Elliston & Cavell Ltd
- Company type: Subsidiary (1953–1973)
- Industry: Retailing
- Founded: 1835; 191 years ago
- Founders: Michael Stratton and Barrie Stuart Trinder
- Defunct: 1973; 53 years ago
- Fate: Re-branded as Debenhams
- Successor: Debenhams
- Headquarters: Oxford, England
- Products: Clothing and Department
- Revenue: See parent company
- Net income: See parent company
- Parent: Debenhams plc (1953–present)

= Elliston & Cavell =

Former department store in Oxford

Elliston & Cavell was for many years the leading department store in Oxford, England. The store was located on the west side of Magdalen Street in central Oxford. The shop stocked uniforms for local schools such as the Dragon School.

== History ==

Jesse Elliston originally owned a draper's shop opposite St Mary Magdalen Church in Oxford. On 9 April 1835, at the age of 22, John Cavell married Sarah Elliston, the sister of Jesse at St John Baptist Church in Summertown, Oxford. Elliston made Cavell a partner in celebration of the marriage. Thereafter, the shop became known as Elliston & Cavell. In 1853, Jesse Elliston was found dead on his walk home from work at the age of 47, while Sarah Elliston died in 1856.
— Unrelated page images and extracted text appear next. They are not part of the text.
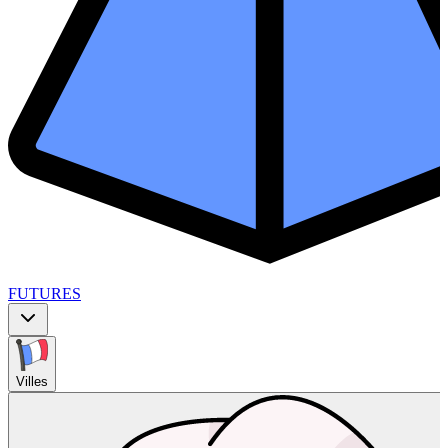
FUTURES
Villes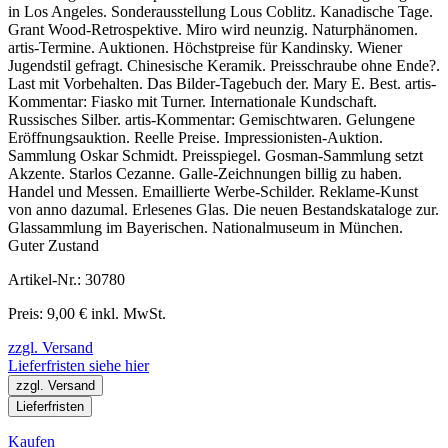
in Los Angeles. Sonderausstellung Lous Coblitz. Kanadische Tage.
Grant Wood-Retrospektive. Miro wird neunzig. Naturphänomen.
artis-Termine. Auktionen. Höchstpreise für Kandinsky. Wiener
Jugendstil gefragt. Chinesische Keramik. Preisschraube ohne Ende?.
Last mit Vorbehalten. Das Bilder-Tagebuch der. Mary E. Best. artis-
Kommentar: Fiasko mit Turner. Internationale Kundschaft.
Russisches Silber. artis-Kommentar: Gemischtwaren. Gelungene
Eröffnungsauktion. Reelle Preise. Impressionisten-Auktion.
Sammlung Oskar Schmidt. Preisspiegel. Gosman-Sammlung setzt
Akzente. Starlos Cezanne. Galle-Zeichnungen billig zu haben.
Handel und Messen. Emaillierte Werbe-Schilder. Reklame-Kunst
von anno dazumal. Erlesenes Glas. Die neuen Bestandskataloge zur.
Glassammlung im Bayerischen. Nationalmuseum in München.
Guter Zustand
Artikel-Nr.: 30780
Preis: 9,00 € inkl. MwSt.
zzgl. Versand
Lieferfristen siehe hier
zzgl. Versand
Lieferfristen
Kaufen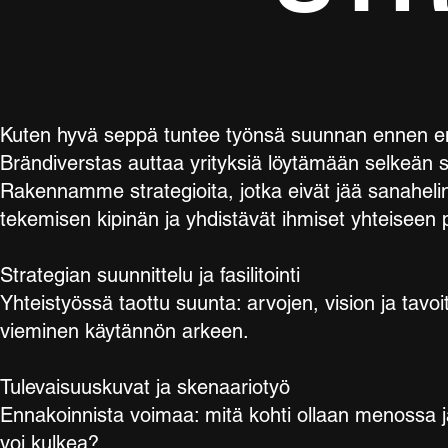
Kuten hyvä seppä tuntee työnsä suunnan ennen e
Brändiverstas auttaa yrityksiä löytämään selkeän 
Rakennamme strategioita, jotka eivät jää sanaheli
tekemisen kipinän ja yhdistävät ihmiset yhteisee
Strategian suunnittelu ja fasilitointi
Yhteistyössä taottu suunta: arvojen, vision ja tavoi
vieminen käytännön arkeen.
Tulevaisuuskuvat ja skenaariotyö
Ennakoinnista voimaa: mitä kohti ollaan menossa ja
voi kulkea?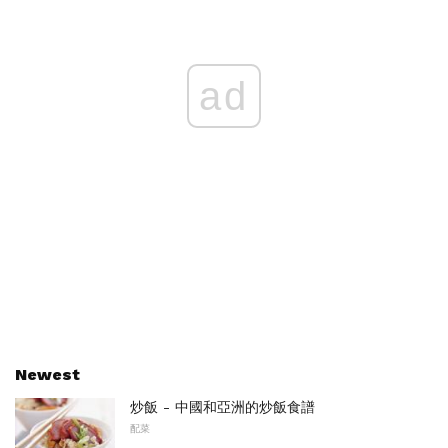
ad
Newest
炒飯 - 中國和亞洲的炒飯食譜
配菜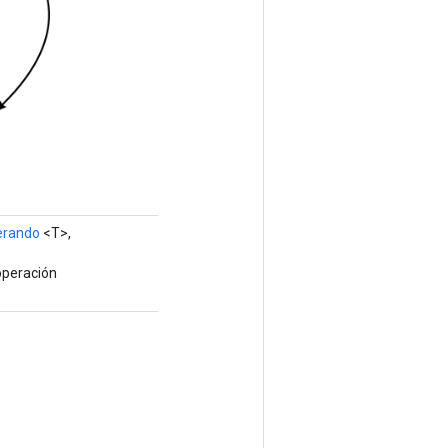
erando
<T>,
operación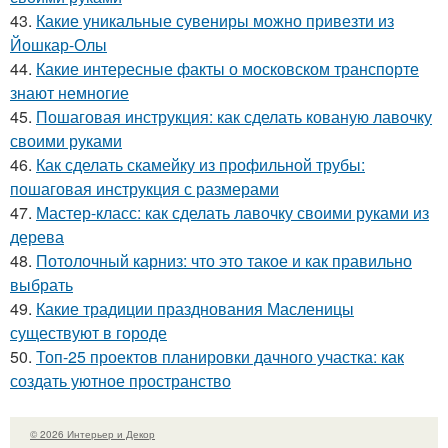
43.
Какие уникальные сувениры можно привезти из
Йошкар-Олы
44.
Какие интересные факты о московском транспорте
знают немногие
45.
Пошаговая инструкция: как сделать кованую лавочку
своими руками
46.
Как сделать скамейку из профильной трубы:
пошаговая инструкция с размерами
47.
Мастер-класс: как сделать лавочку своими руками из
дерева
48.
Потолочный карниз: что это такое и как правильно
выбрать
49.
Какие традиции празднования Масленицы
существуют в городе
50.
Топ-25 проектов планировки дачного участка: как
создать уютное пространство
© 2026 Интерьер и Декор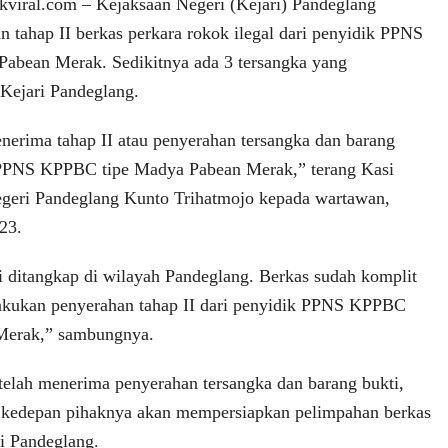
ral.com – Kejaksaan Negeri (Kejari) Pandeglang
 tahap II berkas perkara rokok ilegal dari penyidik PPNS
abean Merak. Sedikitnya ada 3 tersangka yang
Kejari Pandeglang.
menerima tahap II atau penyerahan tersangka dan barang
k PPNS KPPBC tipe Madya Pabean Merak,” terang Kasi
egeri Pandeglang Kunto Trihatmojo kepada wartawan,
23.
ni ditangkap di wilayah Pandeglang. Berkas sudah komplit
ilakukan penyerahan tahap II dari penyidik PPNS KPPBC
Merak,” sambungnya.
telah menerima penyerahan tersangka dan barang bukti,
i kedepan pihaknya akan mempersiapkan pelimpahan berkas
i Pandeglang.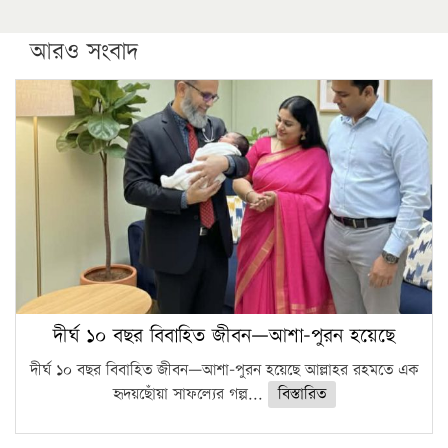
আরও সংবাদ
দীর্ঘ ১০ বছর বিবাহিত জীবন—আশা-পুরন হয়েছে
দীর্ঘ ১০ বছর বিবাহিত জীবন—আশা-পুরন হয়েছে আল্লাহর রহমতে এক
হৃদয়ছোঁয়া সাফল্যের গল্প...
বিস্তারিত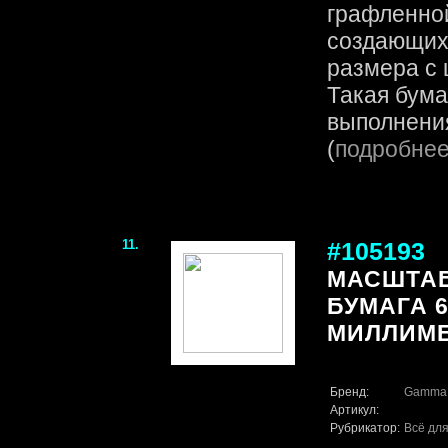
графленной
создающих
размера с 
Такая бума
выполнения
(
подробне
11.
#105193
МАСШТА
БУМАГА 60
МИЛЛИМЕ
Бренд:
Gamma
Артикул:
Рубрикатор:
Всё для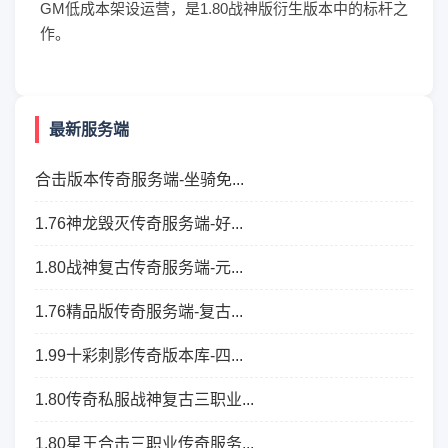
GM低成本架设运营，是1.80战神版衍生版本中的标杆之
作。
最新服务端
合击版本传奇服务端-坐骑免...
1.76神龙毁灭传奇服务端-好...
1.80战神复古传奇服务端-元...
1.76精品版传奇服务端-复古...
1.99十彩刺影传奇版本库-四...
1.80传奇私服战神复古三职业...
1.80星王合击三职业传奇服务...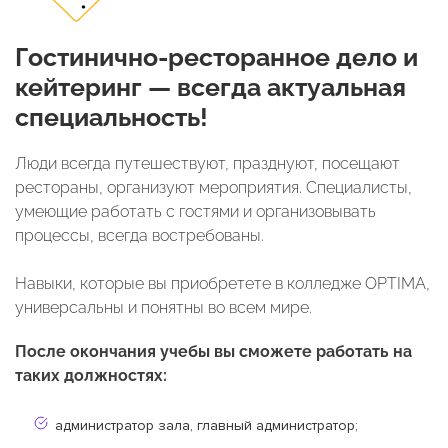
Гостинично-ресторанное дело и
кейтеринг — всегда актуальная
специальность!
Люди всегда путешествуют, празднуют, посещают
рестораны, организуют мероприятия. Специалисты,
умеющие работать с гостями и организовывать
процессы, всегда востребованы.
Навыки, которые вы приобретете в колледже OPTIMA,
универсальны и понятны во всем мире.
После окончания учебы вы сможете работать на
таких должностях:
администратор зала, главный администратор;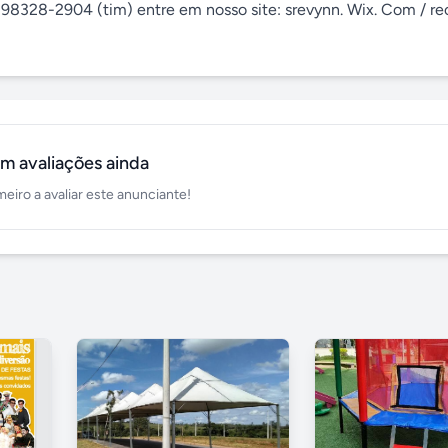
98328-2904 (tim) entre em nosso site: srevynn. Wix. Com / re
m avaliações ainda
meiro a avaliar este anunciante!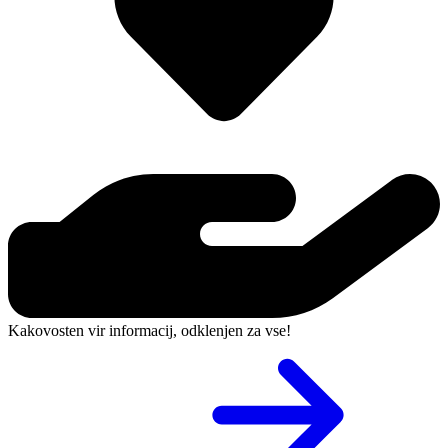
Kakovosten vir informacij, odklenjen za vse!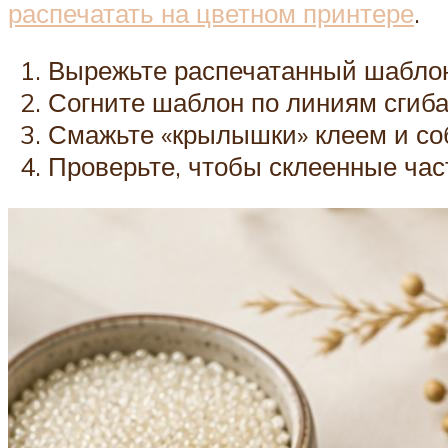
распечатать на цветном принтере
.
Вырежьте распечатанный шабло
Согните шаблон по линиям сгиба
Смажьте «крылышки» клеем и соб
Проверьте, чтобы склеенные час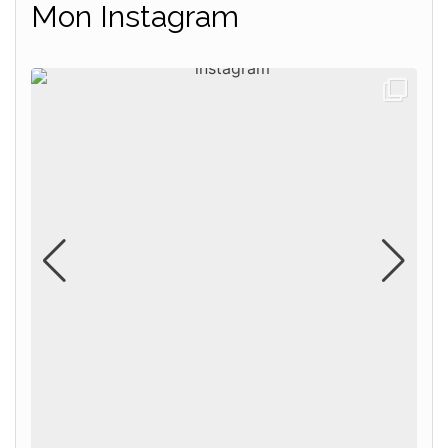
Mon Instagram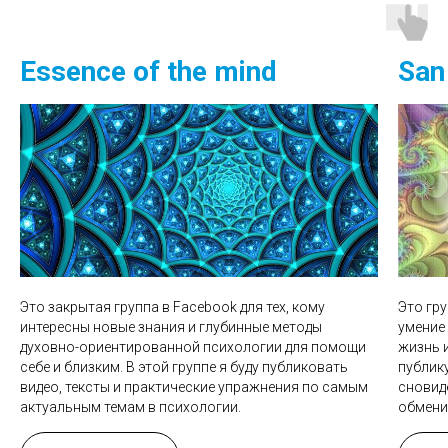
Essence of the mind
San
Это закрытая группа в Facebook для тех, кому
Это гру
интересны новые знания и глубинные методы
умение
духовно-ориентированной психологии для помощи
жизнь 
себе и близким. В этой группе я буду публиковать
публик
видео, тексты и практические упражнения по самым
сновид
актуальным темам в психологии.
обмени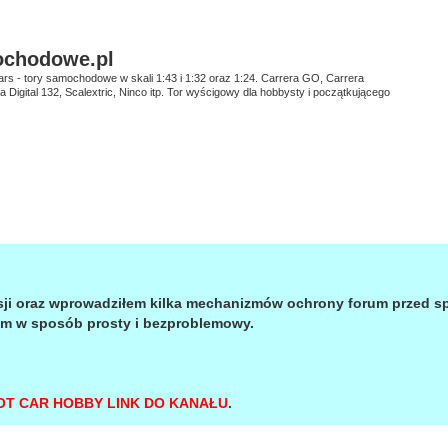
ochodowe.pl
ars - tory samochodowe w skali 1:43 i 1:32 oraz 1:24. Carrera GO, Carrera
era Digital 132, Scalextric, Ninco itp. Tor wyścigowy dla hobbysty i początkującego
sji oraz wprowadziłem kilka mechanizmów ochrony forum przed 
um w sposób prosty i bezproblemowy.
OT CAR HOBBY LINK DO KANAŁU
.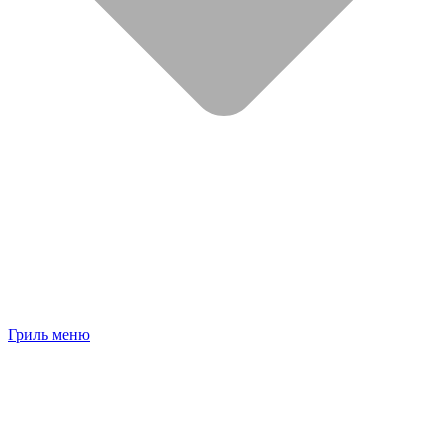
Гриль меню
In 1861, James Cavell married his widowed sister-in-law Harriet Delf (nee Elliston); they lived above the premises at 12 Magdalen Street. James Cavell was made Mayor of Oxford for the first time in 1865 and was the Chairman of the Oxford Building & Investments Company until 1882, but died aged 74 in 1887.

The original store was demolished in 1894 to make way for the current building. It eventually became the largest department store in Oxford. The store was lavishly decorated with a sweeping staircase and a bakelite mural depicting deer in a forest glade. The ladies' powder room had basins in the shape of marble swans with gold taps, with ladies in black uniform providing dry towels.

The shop was taken over by Debenhams in 1953, but the original name was retained until 1973. The building formed part of the Debenhams store until its administration in 2020.